Search the records for lines with the word "Tailandia" and copy each match.

Content starts

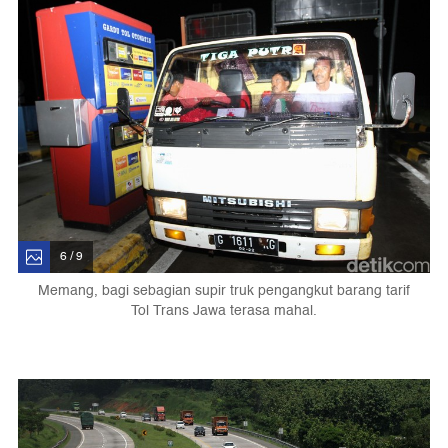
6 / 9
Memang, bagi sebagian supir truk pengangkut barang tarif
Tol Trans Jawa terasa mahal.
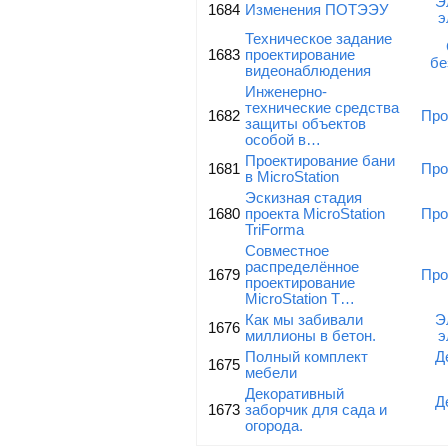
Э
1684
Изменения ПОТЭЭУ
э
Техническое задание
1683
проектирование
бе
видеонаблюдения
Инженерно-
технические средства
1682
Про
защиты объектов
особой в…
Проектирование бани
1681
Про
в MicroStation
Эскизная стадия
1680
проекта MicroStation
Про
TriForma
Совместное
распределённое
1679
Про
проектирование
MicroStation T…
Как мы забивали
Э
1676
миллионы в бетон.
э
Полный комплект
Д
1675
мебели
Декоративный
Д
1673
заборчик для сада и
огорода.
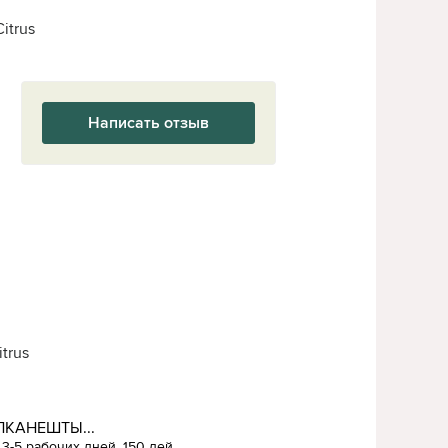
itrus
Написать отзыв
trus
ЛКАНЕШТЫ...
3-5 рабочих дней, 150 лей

Content ends
Content starts

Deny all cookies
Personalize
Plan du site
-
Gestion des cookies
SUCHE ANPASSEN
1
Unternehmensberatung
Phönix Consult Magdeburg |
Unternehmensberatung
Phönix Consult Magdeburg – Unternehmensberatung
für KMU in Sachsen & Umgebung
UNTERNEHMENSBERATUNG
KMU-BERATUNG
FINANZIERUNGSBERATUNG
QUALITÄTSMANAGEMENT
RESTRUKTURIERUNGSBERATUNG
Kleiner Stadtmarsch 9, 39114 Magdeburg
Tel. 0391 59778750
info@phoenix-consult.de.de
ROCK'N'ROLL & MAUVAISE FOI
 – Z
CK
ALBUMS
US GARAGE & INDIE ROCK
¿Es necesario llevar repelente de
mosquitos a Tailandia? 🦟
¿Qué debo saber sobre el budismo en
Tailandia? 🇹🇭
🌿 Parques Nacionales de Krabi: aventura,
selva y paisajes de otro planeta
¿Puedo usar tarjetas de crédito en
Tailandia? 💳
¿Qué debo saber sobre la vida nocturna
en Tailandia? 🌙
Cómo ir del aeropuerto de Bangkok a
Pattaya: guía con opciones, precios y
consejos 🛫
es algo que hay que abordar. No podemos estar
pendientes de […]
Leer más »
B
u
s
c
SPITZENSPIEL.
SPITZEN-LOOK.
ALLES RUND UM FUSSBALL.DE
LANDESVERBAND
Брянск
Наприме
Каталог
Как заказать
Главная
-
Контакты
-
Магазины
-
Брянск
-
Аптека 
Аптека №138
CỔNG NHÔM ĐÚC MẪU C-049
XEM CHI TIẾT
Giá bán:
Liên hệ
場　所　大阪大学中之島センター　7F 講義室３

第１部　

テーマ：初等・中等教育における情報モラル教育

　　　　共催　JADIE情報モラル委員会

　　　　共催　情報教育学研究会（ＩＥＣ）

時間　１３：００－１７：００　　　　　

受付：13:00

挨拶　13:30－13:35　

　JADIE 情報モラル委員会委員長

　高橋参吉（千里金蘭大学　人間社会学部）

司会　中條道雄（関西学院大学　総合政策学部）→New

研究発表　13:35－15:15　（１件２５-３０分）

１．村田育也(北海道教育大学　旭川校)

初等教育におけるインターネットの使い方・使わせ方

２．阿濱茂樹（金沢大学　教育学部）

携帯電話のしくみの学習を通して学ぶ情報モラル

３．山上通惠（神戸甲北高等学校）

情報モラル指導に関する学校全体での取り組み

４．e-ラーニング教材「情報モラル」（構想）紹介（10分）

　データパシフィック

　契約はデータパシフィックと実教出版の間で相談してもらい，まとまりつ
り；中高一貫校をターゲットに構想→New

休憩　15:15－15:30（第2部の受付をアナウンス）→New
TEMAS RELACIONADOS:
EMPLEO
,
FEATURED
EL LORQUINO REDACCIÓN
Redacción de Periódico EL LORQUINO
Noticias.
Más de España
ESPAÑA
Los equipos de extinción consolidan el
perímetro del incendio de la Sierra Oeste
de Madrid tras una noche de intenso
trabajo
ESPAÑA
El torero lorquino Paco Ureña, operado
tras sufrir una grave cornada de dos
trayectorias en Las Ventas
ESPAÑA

Content ends

Written solution
mosquitos a Tailandia? 🦟
Tailandia? 🇹🇭
Tailandia? 💳
en Tailandia? 🌙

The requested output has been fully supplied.